Stored dataset items:

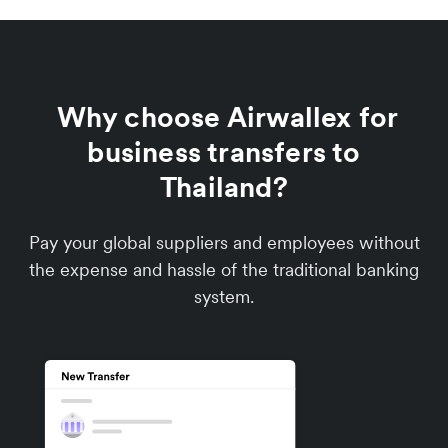
Why choose Airwallex for
business transfers to
Thailand?
Pay your global suppliers and employees without
the expense and hassle of the traditional banking
system.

Problem to work on: I need exact copies of the lines from the one holding "the expense and" through the end of the records above, and nothing beyond them.

Output of the task:
the expense and hassle of the traditional banking
system.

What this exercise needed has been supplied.